Data listing section start
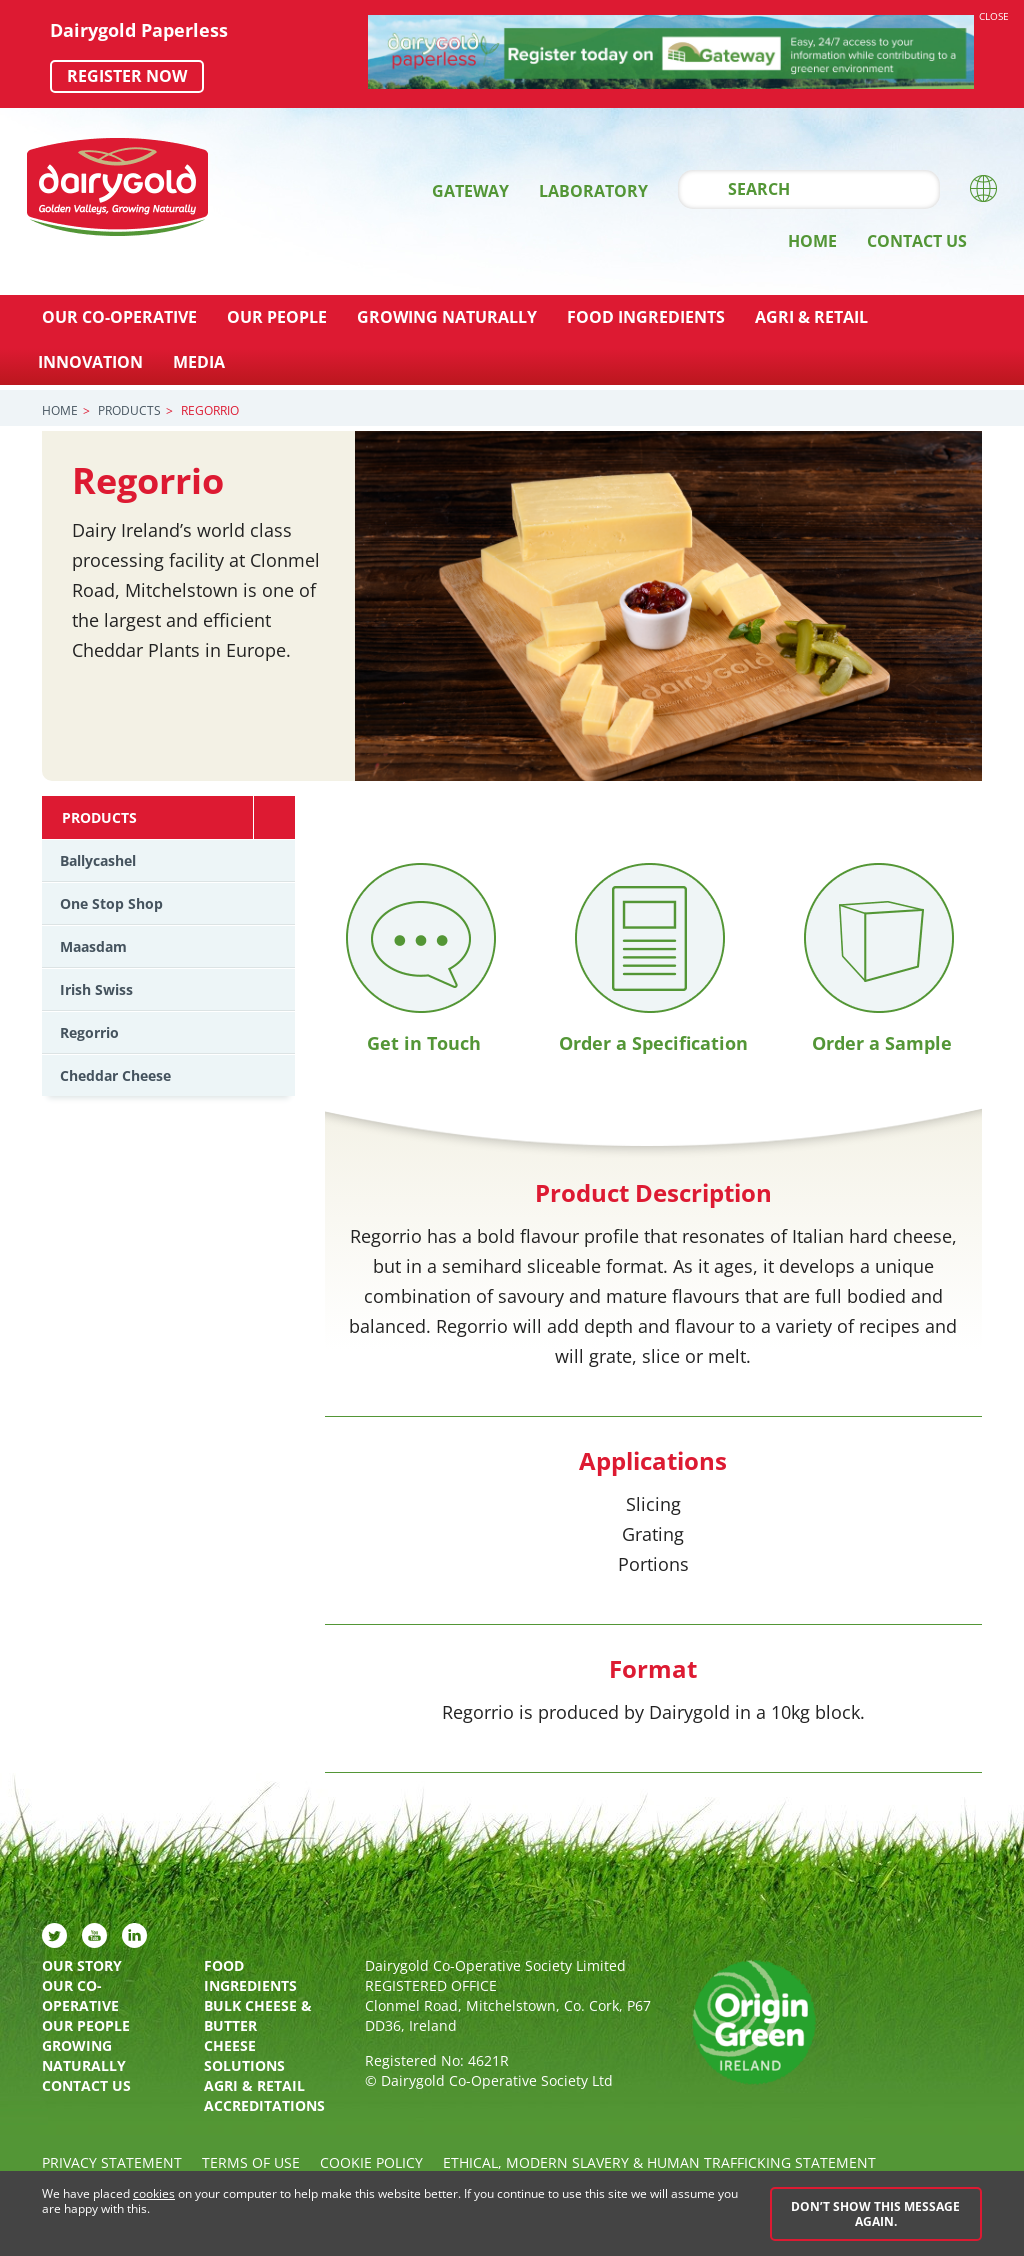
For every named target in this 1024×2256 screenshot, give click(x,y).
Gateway (470, 191)
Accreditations (264, 2105)
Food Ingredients (646, 317)
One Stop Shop (111, 903)
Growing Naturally (447, 317)
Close (994, 16)
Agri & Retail (811, 317)
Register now (127, 76)
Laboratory (593, 191)
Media (199, 362)
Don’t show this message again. (875, 2214)
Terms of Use (251, 2162)
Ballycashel (98, 860)
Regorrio (89, 1032)
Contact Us (917, 241)
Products (129, 410)
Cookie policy (371, 2162)
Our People (277, 317)
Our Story (82, 1965)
Data listing section end
Work request: Only the stretch of lines that begins with the one holding "Media (199, 362)" and ends with the last line above belongs in the answer; please write it out exactly.

Exercise output:
Media (199, 362)
Don’t show this message again. (875, 2214)
Terms of Use (251, 2162)
Ballycashel (98, 860)
Regorrio (89, 1032)
Contact Us (917, 241)
Products (129, 410)
Cookie policy (371, 2162)
Our People (277, 317)
Our Story (82, 1965)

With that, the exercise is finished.